North Korea is in the midst of its worst drought in over a century, and South Korea is happy to help. On one condition: they admit they're in dire straits and appeal to the South's kindness.
Some people are reading North Korea’s dramatic announcement of its climate woes as a means of asking for aid without asking outright. Because pride, you see.
It looks like North Korea is out of luck where the U.S. is concerned. After it violated a 2012 agreement to halt its nuclear weapons/missile development programs in return for food-based aid from the U.S., the United States seems less than keen on offering further gestures of goodwill.
Also, there’s that ongoing human rights abuse situation. That’s also cause for frosty relations.
China plans on providing aid, being one of the few friends North Korea has left.
The United Nations recently reported that around 70 percent of North Korea’s population of 24.6 million is struggling with food shortages.

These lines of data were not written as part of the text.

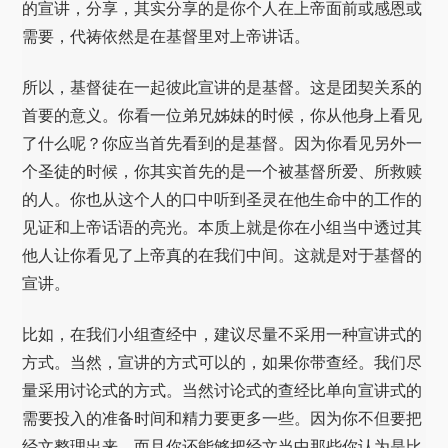
的宣讲，分享，其实分享的是你个人在上帝面前或感恩或
需要，代祷依然是在基督里对上帝讲话。
所以，基督徒在一起彼此宣讲的是基督。这是团契关系的
首要的意义。你看一位弟兄姊妹的时候，你从他身上看见
了什么呢？你应当首先看到的是基督。因为你看见另外一
个圣徒的时候，你其实首先的是一个被基督所爱、所救赎
的人。你也从这个人的口中听到圣灵在他生命中的工作的
见证和上帝话语的亮光。本质上就是你在小组当中透过其
他人让你看见了上帝真的在我们中间。这就是对于基督的
宣讲。
比如，在我们小组查经中，建议尽量不采用一种宣讲式的
方式。当然，宣讲的方式可以的，如果你带查经。我们尽
量采用讨论式的方式。当然讨论式的查经比单向宣讲式的
需要投入的准备时间和精力要更多一些。因为你不但要把
经文整理出来，而且你还能够把经文当中那些你认为是比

We might make jokes at the expense of the North Korean government, but its people deserve our utmost compassion.
Foreign minister Hong Yong-pyo, an authority on inter-Korean ties, hopes that South’s (conditional) willingness to help its northly cousin will provide a platform for civil discussion between the two countries, easing some of the tensions between them.
“At a time when the two Koreas are coping with drought, I think that this situation can be a chance to promote cooperation.”
It’s time for North Korea to put its hubris aside and think about the people receiving the blowback from its schoolyard bickering.